Records drawn from a dataset:
════
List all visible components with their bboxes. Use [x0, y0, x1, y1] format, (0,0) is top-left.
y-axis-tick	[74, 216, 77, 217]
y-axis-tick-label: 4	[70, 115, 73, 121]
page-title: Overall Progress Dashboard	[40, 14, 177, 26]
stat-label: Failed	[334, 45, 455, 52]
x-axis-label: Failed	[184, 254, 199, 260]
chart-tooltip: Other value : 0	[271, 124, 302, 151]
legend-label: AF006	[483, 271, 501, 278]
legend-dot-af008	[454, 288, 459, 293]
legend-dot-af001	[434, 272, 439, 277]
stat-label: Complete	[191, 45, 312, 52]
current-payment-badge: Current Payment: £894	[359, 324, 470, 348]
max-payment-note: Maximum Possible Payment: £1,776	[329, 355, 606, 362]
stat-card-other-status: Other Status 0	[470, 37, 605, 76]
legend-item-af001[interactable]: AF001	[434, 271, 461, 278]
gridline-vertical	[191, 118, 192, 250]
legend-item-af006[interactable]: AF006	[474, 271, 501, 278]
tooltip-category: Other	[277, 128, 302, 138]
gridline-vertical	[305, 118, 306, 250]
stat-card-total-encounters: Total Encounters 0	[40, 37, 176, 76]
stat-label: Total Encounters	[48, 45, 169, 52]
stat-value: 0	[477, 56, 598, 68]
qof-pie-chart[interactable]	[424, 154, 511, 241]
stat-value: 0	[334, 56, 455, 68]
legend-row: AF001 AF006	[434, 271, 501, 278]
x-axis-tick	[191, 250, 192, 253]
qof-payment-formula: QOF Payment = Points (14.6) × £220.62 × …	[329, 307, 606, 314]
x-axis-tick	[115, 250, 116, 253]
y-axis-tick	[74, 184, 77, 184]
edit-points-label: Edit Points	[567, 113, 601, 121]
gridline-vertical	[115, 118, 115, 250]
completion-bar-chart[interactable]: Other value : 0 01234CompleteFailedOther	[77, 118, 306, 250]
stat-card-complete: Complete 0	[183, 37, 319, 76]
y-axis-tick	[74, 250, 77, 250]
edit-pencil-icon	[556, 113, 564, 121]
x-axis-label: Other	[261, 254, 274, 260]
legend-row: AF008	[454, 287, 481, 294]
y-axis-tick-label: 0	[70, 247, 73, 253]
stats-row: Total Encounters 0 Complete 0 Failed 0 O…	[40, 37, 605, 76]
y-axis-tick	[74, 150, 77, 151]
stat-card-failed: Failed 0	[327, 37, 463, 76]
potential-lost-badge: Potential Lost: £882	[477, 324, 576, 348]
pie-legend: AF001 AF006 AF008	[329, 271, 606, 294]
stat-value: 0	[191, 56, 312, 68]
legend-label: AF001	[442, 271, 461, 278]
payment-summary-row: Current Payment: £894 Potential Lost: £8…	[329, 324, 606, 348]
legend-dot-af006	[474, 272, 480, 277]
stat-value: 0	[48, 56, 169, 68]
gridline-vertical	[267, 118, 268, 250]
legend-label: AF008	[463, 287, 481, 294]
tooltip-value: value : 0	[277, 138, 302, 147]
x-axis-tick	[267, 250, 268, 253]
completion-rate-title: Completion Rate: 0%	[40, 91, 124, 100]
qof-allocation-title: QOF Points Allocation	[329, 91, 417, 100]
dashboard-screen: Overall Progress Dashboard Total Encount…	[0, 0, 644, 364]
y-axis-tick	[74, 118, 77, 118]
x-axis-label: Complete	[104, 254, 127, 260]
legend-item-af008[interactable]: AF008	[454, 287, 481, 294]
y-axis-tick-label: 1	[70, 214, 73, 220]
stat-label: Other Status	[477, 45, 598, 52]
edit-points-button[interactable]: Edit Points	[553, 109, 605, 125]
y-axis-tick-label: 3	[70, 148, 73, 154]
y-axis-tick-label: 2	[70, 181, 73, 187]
════
**WORK TASK:** Which lines above carry the string "payment"? Copy those lines.

**TASK SOLUTION:**
current-payment-badge: Current Payment: £894	[359, 324, 470, 348]
max-payment-note: Maximum Possible Payment: £1,776	[329, 355, 606, 362]
qof-payment-formula: QOF Payment = Points (14.6) × £220.62 × …	[329, 307, 606, 314]
payment-summary-row: Current Payment: £894 Potential Lost: £8…	[329, 324, 606, 348]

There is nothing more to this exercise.